* DATA UNDER STUDY:
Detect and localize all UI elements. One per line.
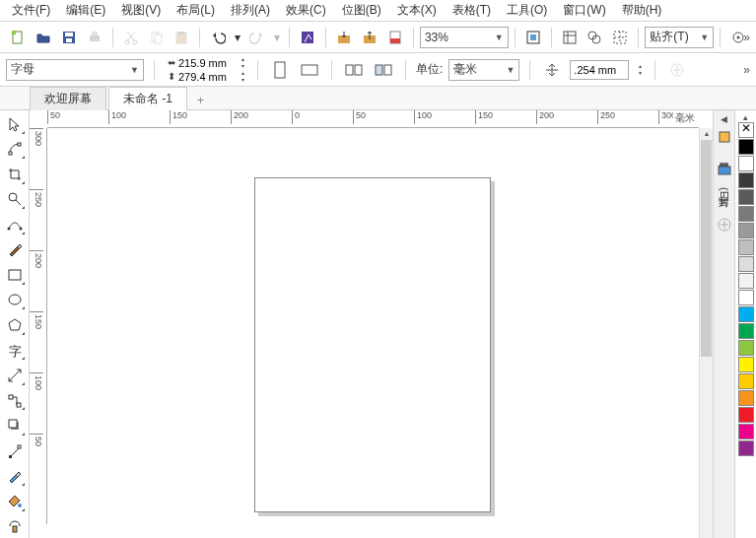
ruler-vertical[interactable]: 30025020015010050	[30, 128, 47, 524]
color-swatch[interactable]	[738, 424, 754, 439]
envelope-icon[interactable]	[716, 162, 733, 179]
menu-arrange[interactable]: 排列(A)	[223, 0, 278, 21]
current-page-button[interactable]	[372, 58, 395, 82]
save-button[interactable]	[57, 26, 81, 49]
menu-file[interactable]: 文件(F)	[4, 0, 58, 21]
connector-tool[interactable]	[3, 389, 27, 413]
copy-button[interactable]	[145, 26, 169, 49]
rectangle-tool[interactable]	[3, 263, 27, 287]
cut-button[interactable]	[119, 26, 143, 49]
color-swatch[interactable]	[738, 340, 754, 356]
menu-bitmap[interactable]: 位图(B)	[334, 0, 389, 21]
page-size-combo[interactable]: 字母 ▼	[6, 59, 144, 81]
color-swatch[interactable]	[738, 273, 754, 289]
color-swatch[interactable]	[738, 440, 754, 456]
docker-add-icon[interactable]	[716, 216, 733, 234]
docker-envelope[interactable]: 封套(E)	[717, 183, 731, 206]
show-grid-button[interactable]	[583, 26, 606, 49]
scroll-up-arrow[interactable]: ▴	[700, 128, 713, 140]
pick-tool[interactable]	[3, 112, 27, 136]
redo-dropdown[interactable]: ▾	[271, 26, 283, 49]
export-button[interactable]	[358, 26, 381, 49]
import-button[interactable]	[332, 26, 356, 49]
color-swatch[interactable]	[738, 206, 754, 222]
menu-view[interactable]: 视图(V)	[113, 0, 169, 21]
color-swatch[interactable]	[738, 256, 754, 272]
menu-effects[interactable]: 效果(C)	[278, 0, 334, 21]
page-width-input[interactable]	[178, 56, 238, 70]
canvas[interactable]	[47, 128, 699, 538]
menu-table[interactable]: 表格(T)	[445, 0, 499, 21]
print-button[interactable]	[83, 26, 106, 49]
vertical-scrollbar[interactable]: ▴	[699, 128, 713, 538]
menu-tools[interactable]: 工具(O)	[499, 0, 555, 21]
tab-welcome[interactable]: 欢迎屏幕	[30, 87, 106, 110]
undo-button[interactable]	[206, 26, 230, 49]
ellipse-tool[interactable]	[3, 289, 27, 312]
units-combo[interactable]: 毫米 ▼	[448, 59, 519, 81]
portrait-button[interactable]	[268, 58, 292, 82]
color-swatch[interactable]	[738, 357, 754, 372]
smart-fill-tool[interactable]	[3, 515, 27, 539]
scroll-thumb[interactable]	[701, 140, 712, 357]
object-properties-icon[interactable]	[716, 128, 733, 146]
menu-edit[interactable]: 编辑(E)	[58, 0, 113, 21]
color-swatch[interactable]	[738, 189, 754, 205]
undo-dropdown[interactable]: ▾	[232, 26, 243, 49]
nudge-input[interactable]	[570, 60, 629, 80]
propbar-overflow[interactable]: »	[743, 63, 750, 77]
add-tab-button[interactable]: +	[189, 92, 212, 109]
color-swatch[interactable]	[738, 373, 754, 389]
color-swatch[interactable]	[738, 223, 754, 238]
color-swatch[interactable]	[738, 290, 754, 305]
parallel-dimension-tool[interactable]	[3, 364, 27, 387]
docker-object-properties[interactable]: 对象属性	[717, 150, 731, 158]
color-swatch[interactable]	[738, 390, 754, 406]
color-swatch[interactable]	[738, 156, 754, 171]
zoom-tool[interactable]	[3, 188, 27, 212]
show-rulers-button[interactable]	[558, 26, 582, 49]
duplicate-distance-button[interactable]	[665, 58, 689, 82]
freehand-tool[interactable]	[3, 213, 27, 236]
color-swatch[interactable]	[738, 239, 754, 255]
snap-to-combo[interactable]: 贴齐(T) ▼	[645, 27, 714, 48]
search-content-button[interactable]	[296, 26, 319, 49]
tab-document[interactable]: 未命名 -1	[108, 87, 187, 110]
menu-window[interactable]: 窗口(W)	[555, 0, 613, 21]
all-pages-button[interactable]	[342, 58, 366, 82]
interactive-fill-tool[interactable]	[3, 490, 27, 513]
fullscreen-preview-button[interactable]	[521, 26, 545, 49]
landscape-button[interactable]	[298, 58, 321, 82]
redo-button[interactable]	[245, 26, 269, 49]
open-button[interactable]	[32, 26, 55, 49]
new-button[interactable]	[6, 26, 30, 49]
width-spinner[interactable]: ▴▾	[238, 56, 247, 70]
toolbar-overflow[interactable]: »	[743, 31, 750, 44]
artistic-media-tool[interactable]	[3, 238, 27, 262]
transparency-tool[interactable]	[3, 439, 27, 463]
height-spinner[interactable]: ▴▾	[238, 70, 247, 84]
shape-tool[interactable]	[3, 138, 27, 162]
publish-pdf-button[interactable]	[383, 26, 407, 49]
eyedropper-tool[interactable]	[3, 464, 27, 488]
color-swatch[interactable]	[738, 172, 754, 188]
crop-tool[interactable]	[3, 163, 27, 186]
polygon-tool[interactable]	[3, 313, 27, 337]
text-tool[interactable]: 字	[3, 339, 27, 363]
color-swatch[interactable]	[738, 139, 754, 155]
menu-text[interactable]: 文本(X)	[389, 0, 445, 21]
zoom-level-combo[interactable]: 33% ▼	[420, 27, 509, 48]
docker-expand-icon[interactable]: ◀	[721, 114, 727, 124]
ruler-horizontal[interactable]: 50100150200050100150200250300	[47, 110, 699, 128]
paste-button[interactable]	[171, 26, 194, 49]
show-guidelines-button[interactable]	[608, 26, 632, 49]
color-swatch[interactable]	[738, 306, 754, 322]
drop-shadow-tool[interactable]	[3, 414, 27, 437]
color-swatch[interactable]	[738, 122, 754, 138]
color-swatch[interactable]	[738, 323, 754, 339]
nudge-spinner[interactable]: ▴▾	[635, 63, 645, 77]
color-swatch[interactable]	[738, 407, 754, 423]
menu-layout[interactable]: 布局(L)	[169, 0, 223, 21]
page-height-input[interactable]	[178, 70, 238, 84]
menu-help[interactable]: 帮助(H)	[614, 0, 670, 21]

* * *

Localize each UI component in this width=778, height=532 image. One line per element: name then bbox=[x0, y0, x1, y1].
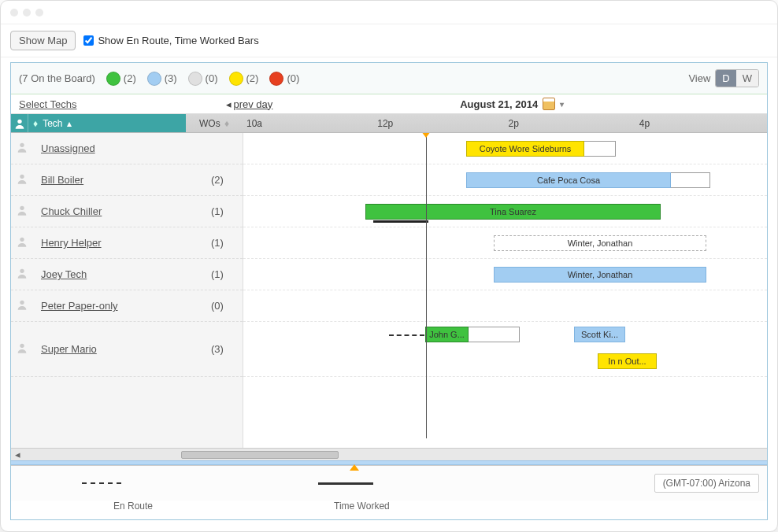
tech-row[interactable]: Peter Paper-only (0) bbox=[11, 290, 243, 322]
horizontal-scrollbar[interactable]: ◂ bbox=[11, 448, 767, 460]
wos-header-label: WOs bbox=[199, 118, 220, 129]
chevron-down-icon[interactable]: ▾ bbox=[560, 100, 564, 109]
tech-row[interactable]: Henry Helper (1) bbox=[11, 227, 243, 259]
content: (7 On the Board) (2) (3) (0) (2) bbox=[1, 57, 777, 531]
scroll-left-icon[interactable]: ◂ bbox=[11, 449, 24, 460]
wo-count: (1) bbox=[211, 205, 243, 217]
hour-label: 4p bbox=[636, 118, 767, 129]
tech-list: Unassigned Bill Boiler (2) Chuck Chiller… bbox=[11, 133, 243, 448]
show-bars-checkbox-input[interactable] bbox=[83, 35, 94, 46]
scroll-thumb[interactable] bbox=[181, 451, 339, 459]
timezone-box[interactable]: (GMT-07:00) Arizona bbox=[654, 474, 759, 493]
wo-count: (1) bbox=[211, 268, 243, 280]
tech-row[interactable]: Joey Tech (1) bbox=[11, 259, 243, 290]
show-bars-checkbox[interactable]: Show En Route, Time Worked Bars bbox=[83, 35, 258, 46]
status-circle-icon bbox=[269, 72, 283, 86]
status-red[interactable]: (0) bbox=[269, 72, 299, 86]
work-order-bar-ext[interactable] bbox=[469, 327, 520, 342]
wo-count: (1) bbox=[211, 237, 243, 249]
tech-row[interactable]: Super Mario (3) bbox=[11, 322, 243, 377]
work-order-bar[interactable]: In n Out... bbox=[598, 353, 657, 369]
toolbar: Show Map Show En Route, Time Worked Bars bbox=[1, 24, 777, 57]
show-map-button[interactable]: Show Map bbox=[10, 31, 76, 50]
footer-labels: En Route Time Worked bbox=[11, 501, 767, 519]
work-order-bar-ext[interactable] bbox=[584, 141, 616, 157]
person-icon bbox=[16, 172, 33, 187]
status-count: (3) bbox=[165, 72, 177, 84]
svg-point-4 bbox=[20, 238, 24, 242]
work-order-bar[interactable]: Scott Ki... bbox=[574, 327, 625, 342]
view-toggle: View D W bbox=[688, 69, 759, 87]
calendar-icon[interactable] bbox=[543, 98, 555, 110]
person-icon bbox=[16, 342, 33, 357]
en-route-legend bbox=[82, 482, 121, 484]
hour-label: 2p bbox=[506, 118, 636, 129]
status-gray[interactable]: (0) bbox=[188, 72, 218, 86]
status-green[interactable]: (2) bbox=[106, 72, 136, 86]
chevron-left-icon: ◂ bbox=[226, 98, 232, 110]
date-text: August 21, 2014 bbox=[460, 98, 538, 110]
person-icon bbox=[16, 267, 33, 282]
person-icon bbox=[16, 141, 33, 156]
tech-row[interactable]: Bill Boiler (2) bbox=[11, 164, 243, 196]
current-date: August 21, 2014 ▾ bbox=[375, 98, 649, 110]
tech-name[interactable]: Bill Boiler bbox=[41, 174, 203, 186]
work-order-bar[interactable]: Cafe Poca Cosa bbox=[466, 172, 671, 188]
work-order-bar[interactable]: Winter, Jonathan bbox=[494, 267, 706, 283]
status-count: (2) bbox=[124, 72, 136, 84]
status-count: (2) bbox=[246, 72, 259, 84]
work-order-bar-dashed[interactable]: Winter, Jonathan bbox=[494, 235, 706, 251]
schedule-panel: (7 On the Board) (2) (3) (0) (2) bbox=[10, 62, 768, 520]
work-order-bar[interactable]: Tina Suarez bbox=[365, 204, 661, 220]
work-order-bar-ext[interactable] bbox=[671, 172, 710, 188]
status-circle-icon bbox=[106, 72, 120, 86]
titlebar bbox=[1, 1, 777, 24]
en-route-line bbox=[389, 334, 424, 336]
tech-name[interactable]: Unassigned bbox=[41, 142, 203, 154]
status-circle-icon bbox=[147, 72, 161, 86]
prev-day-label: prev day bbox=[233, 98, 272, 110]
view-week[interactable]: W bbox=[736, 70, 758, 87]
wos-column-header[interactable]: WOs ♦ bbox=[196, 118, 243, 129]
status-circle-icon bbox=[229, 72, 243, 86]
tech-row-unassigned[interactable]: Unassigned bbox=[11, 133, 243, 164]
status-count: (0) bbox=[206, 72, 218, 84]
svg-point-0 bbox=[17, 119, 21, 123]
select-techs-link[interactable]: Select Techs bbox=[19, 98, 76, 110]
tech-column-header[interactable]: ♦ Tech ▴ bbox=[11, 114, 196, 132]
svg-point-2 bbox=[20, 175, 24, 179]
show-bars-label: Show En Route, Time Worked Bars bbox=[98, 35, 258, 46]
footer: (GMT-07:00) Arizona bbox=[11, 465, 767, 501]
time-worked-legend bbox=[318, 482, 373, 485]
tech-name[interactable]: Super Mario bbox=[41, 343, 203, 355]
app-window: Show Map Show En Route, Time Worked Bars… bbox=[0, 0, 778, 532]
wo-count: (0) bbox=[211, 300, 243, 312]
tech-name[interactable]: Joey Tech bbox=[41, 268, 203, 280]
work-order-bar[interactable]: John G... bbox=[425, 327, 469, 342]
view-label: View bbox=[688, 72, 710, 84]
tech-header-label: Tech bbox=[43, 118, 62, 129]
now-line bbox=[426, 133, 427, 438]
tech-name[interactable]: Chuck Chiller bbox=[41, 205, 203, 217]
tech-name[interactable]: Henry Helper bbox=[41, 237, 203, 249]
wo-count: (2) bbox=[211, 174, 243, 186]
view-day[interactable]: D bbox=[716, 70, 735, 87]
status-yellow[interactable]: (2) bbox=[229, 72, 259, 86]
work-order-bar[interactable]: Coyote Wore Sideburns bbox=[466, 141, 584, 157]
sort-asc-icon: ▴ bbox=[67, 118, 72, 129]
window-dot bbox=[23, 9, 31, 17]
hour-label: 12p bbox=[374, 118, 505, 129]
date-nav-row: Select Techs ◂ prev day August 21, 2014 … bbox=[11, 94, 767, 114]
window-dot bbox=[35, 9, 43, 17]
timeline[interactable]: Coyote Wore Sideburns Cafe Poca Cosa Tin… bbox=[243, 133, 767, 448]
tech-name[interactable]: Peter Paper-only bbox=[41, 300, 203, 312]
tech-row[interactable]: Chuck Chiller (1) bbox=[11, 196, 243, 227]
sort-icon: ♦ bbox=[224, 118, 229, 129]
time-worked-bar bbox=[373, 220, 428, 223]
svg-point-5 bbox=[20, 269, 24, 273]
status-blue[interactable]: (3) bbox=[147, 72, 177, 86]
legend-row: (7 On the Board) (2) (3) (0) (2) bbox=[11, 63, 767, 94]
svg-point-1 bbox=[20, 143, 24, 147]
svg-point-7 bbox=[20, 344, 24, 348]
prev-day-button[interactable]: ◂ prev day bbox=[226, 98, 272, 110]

* * *

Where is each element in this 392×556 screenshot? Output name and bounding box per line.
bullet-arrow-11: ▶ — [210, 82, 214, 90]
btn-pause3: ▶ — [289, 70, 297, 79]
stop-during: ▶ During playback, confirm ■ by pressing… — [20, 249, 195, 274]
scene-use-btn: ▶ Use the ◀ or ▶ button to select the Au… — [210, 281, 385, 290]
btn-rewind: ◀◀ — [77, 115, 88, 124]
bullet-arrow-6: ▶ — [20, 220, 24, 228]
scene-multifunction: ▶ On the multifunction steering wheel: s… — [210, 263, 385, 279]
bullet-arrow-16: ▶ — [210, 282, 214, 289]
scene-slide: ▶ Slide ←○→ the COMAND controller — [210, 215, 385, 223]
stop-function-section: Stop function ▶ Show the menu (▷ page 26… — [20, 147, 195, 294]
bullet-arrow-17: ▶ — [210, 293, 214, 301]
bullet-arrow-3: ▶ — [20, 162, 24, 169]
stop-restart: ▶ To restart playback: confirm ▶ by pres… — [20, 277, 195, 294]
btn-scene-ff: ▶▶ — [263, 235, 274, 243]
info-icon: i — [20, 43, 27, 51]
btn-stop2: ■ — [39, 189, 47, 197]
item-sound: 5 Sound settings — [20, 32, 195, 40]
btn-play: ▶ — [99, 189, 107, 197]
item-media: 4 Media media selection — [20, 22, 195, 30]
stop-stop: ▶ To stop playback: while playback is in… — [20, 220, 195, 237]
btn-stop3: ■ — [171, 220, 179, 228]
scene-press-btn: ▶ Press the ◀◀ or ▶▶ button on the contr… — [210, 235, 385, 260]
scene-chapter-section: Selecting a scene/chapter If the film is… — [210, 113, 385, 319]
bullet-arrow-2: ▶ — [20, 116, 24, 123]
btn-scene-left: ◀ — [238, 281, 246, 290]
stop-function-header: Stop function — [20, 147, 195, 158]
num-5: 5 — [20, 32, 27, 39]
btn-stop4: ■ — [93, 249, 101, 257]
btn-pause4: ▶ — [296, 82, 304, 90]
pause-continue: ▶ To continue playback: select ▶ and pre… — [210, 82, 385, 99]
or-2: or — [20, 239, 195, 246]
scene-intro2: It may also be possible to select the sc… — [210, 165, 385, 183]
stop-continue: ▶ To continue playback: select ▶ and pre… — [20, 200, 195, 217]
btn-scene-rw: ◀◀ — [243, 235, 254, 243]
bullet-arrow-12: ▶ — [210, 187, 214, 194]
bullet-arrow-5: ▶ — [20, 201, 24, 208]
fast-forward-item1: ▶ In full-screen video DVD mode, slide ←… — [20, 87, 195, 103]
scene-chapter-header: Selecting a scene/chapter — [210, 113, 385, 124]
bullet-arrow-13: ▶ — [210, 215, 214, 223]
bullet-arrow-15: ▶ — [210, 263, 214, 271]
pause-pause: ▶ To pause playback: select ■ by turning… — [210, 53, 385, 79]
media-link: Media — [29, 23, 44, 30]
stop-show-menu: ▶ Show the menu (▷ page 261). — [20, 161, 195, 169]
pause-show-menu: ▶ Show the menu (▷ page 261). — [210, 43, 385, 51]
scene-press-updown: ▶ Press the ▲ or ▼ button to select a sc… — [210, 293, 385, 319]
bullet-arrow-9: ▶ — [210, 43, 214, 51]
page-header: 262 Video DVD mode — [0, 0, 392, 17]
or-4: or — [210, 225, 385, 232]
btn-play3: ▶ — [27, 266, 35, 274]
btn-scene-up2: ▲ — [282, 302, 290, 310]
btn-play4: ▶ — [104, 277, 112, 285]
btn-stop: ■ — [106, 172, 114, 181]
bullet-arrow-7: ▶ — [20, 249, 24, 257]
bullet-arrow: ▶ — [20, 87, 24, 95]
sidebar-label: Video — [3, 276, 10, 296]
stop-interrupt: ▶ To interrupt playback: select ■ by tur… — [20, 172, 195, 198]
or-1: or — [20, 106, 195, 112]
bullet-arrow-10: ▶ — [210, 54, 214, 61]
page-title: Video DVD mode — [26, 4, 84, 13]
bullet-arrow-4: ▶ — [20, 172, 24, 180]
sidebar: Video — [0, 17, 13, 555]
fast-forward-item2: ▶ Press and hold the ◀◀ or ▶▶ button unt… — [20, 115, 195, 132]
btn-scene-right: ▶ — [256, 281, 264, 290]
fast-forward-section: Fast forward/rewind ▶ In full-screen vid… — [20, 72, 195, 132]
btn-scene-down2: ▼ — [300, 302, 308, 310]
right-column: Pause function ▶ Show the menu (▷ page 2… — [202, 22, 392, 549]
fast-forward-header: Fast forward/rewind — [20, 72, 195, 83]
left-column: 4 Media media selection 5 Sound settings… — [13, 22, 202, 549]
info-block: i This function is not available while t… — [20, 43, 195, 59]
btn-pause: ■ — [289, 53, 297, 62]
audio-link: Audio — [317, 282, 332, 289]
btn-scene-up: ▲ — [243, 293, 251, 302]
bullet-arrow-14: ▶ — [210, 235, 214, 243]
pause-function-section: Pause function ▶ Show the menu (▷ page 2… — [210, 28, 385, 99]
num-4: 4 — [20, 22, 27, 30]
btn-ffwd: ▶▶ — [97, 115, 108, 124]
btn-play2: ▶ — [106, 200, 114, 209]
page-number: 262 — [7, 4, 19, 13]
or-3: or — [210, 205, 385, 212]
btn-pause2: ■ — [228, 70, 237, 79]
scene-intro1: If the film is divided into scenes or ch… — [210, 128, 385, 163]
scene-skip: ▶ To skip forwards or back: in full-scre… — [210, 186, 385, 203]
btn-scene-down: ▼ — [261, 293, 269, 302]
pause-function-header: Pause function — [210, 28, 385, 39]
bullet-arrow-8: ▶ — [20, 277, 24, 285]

* ASSIGNMENT: Check the listing above for "fill". Show every line where it turns up.

* SOLUTION TO THIS EXERCISE:
smart-fill-tool[interactable]	[3, 515, 27, 539]
interactive-fill-tool[interactable]	[3, 490, 27, 513]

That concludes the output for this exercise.